YOUR ASSIGNMENT:
Restate word for word the part of the material that runs from the line containing "weiß, 24 cm, 3er-Set, CCT" through its final line, inclusive, minus the pictures.

RECORD EXTRACTS:
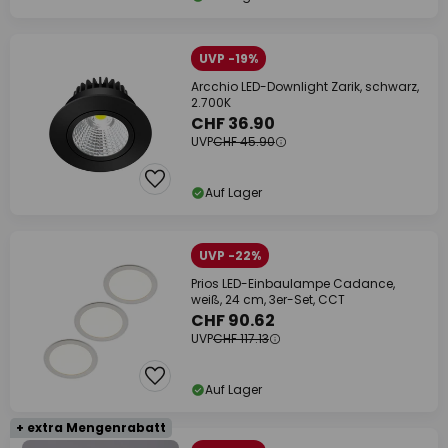
UVP -19%
Arcchio LED-Downlight Zarik, schwarz,
2.700K
CHF 36.90
UVP
CHF 45.90
Auf Lager
UVP -22%
Prios LED-Einbaulampe Cadance,
weiß, 24 cm, 3er-Set, CCT
CHF 90.62
UVP
CHF 117.13
Auf Lager
+ extra Mengenrabatt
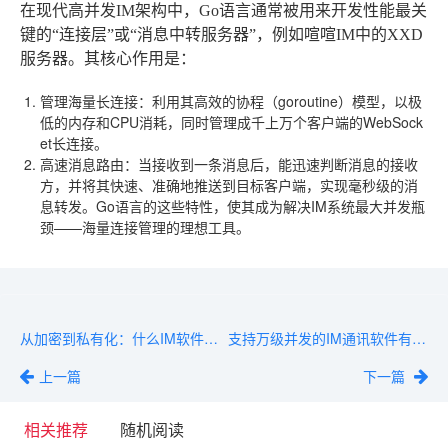
在现代高并发IM架构中，Go语言通常被用来开发性能最关
键的“连接层”或“消息中转服务器”，例如喧喧IM中的XXD
服务器。其核心作用是：
管理海量长连接
：利用其高效的协程（goroutine）模型，以极
低的内存和CPU消耗，同时管理成千上万个客户端的WebSock
et长连接。
高速消息路由
：当接收到一条消息后，能迅速判断消息的接收
方，并将其快速、准确地推送到目标客户端，实现毫秒级的消
息转发。Go语言的这些特性，使其成为解决IM系统最大并发瓶
颈——海量连接管理的理想工具。
从加密到私有化：什么IM软件最安全？深度对比
支持万级并发的IM通讯软件有哪些？2026年终盘点
上一篇
下一篇
相关推荐
随机阅读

ANSWER BELOW:
weiß, 24 cm, 3er-Set, CCT
CHF 90.62
UVP
CHF 117.13
Auf Lager
+ extra Mengenrabatt
在现代高并发IM架构中，Go语言通常被用来开发性能最关
键的“连接层”或“消息中转服务器”，例如喧喧IM中的XXD
服务器。其核心作用是：
管理海量长连接
：利用其高效的协程（goroutine）模型，以极
低的内存和CPU消耗，同时管理成千上万个客户端的WebSock
et长连接。
高速消息路由
：当接收到一条消息后，能迅速判断消息的接收
方，并将其快速、准确地推送到目标客户端，实现毫秒级的消
息转发。Go语言的这些特性，使其成为解决IM系统最大并发瓶
颈——海量连接管理的理想工具。
从加密到私有化：什么IM软件最安全？深度对比
支持万级并发的IM通讯软件有哪些？2026年终盘点
上一篇
下一篇
相关推荐
随机阅读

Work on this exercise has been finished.